Mel's apparently monomaniacal fixation upon the swimming pool is decidedly odd. But, if you approach this as children's television (which is clearly what it thinks it is) then you can enjoy it as a surprisingly sophisticated story about social entropy.
Brings to mind Le Corbusier and his notion of houses as "machines for living in"... which always had a tinge of the authoritarian about it, amidst all the utopianism of early 20th century modernism (which also always had a hidden inner core of mysticism beneath all the pseudo-rational stright lines, etc). The insistence upon a buried notion of virtue (you had to be a certain kind of healthy, high-minded, thin, modern-minded, puritanical person to live in a gleaming white box with glass walls) leads to a kind of disillusion, a bit like the contempt felt by Kroagnon. The modernists (Mies, for example) got chased out by their shadowy reflections in the utopian, mystical, 'modern', puritanical Nazi party and ended up creating gigantic monuments to corporate capitalism in Chicago. The cleaners seem to represent the intersection of these ideas, rounding up the "human garbage", the unwanted elements, the uncontrolled human detritus that ruins the idealistic/totalitarian perfection embodied in the architecture.

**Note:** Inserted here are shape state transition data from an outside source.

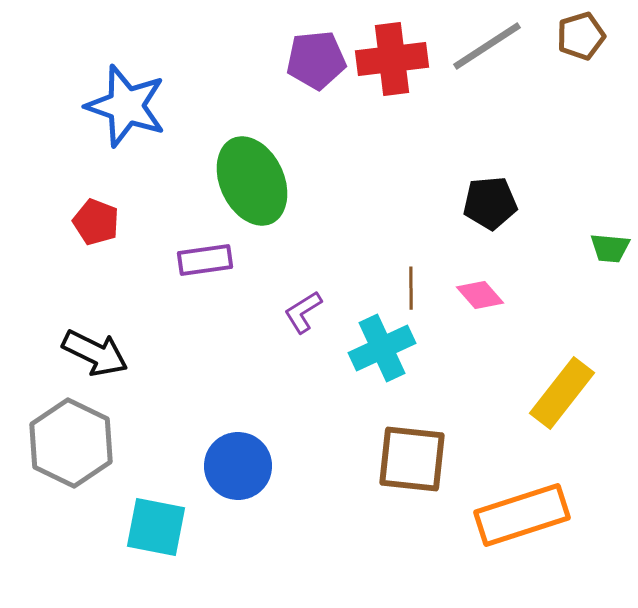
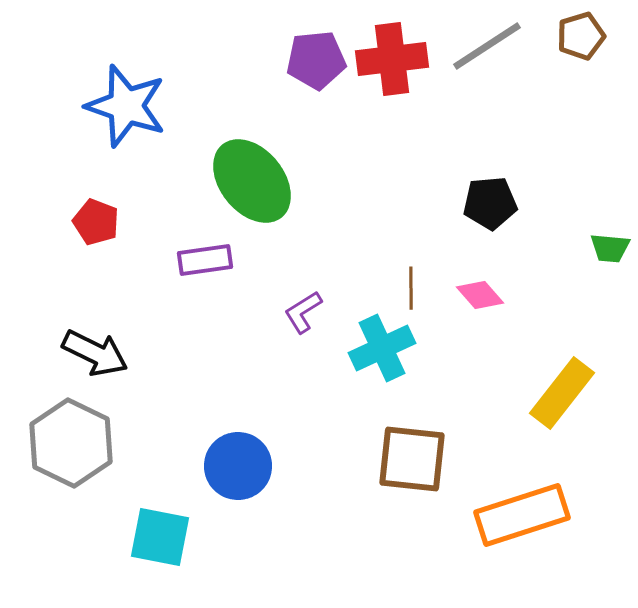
green ellipse: rotated 14 degrees counterclockwise
cyan square: moved 4 px right, 10 px down
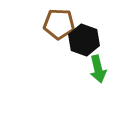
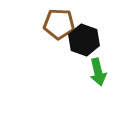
green arrow: moved 3 px down
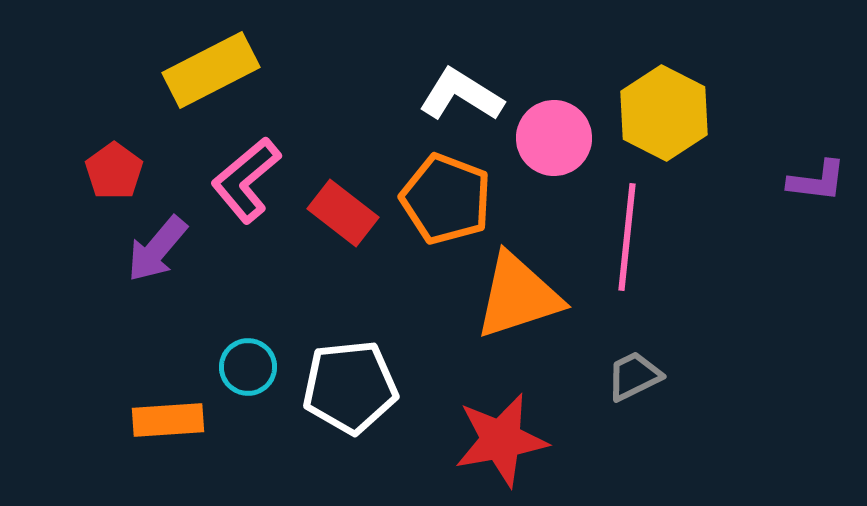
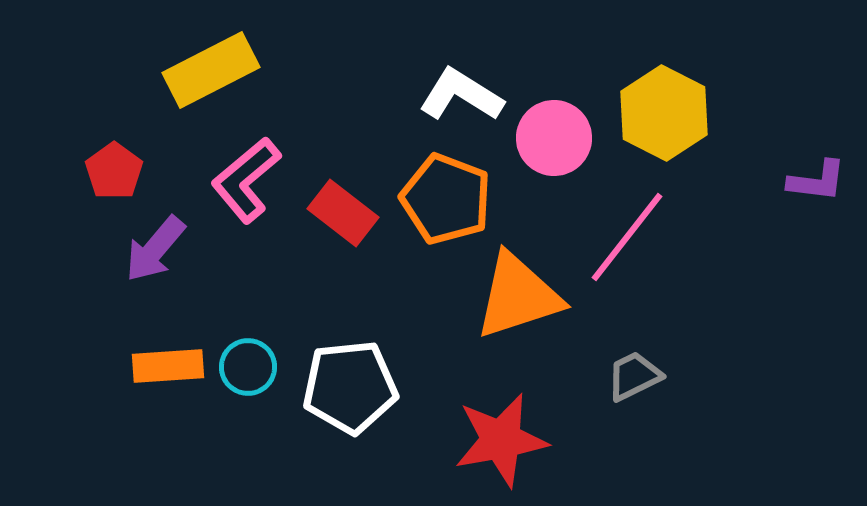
pink line: rotated 32 degrees clockwise
purple arrow: moved 2 px left
orange rectangle: moved 54 px up
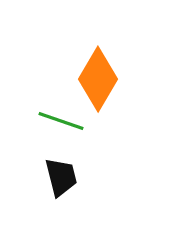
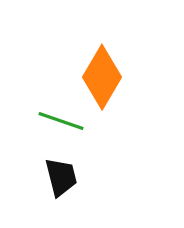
orange diamond: moved 4 px right, 2 px up
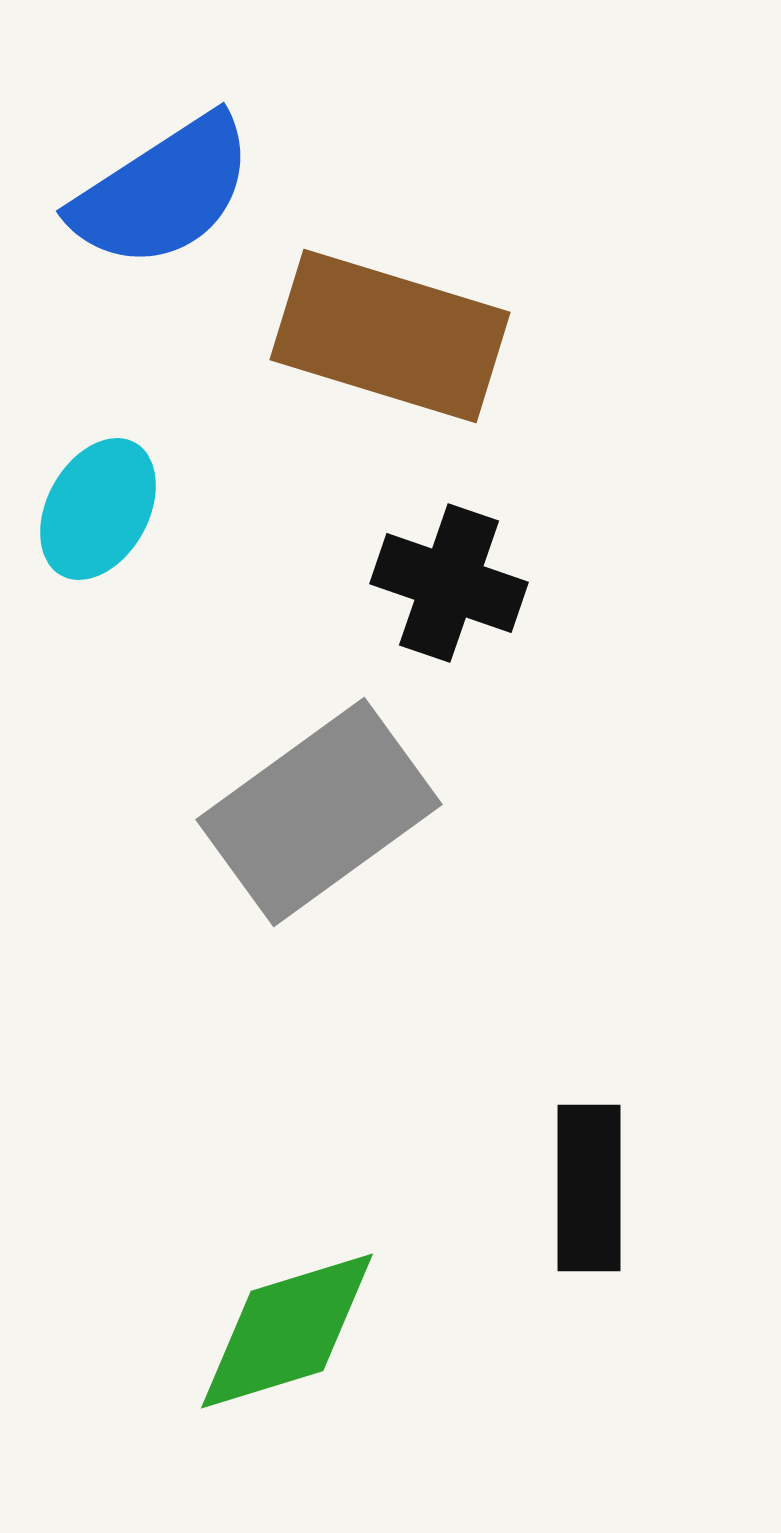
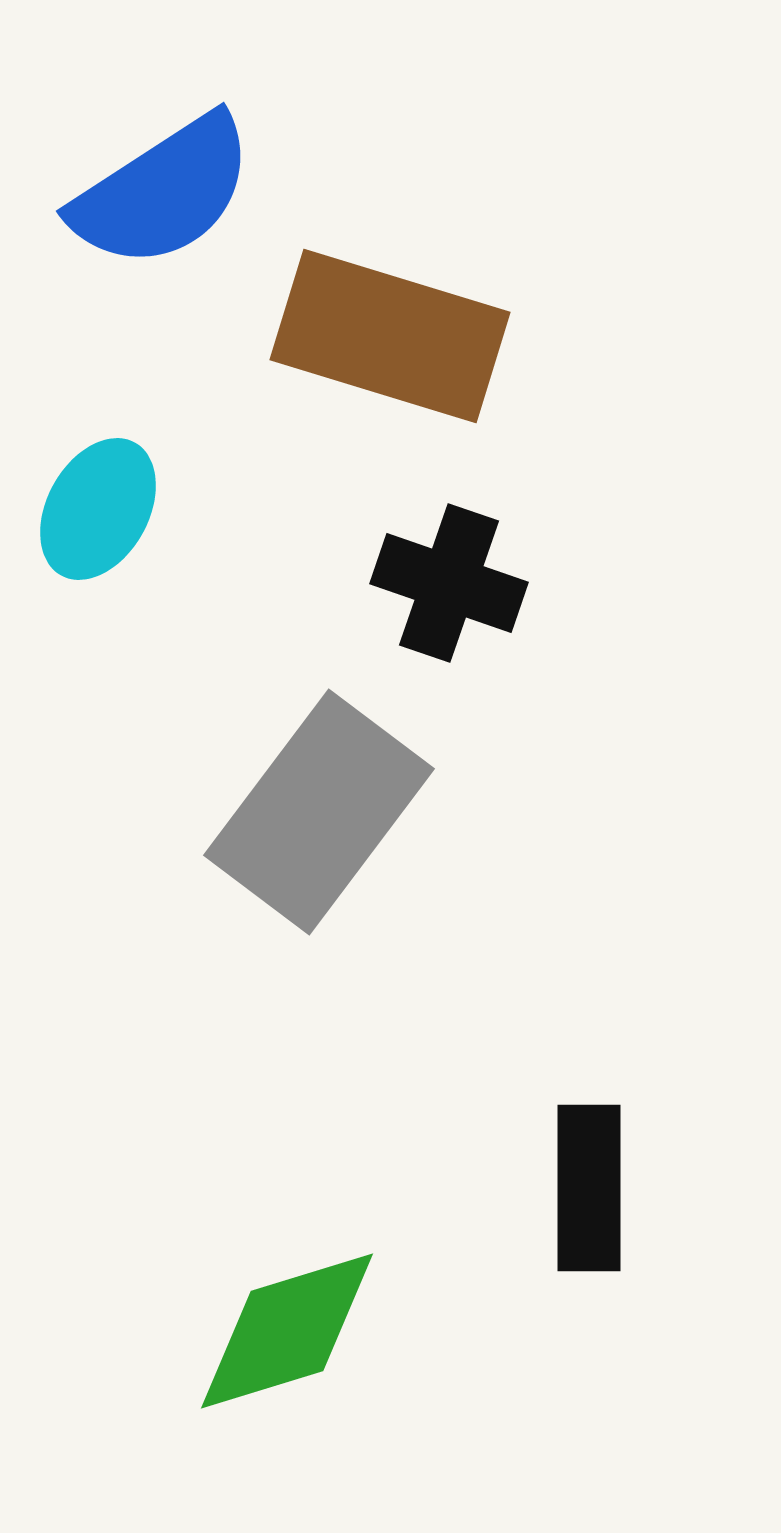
gray rectangle: rotated 17 degrees counterclockwise
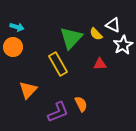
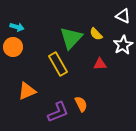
white triangle: moved 10 px right, 9 px up
orange triangle: moved 1 px left, 1 px down; rotated 24 degrees clockwise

I don't like the ending, with all the antagonistic social groups suddenly realising they don't hate each other after all and making friends. Even the Daily Maily Rezzies turn out to be mostly nice, with only two of them being murdering cannibals.
Delta and the Bannermen
Dispiriting. So ill judged, so clashing that you can't even laugh at it.
Loud, multi-coloured, sequin-covered, self-consciously zany, folksy and naff... yet there is something melancholic, even quietly apocalyptic about watching this.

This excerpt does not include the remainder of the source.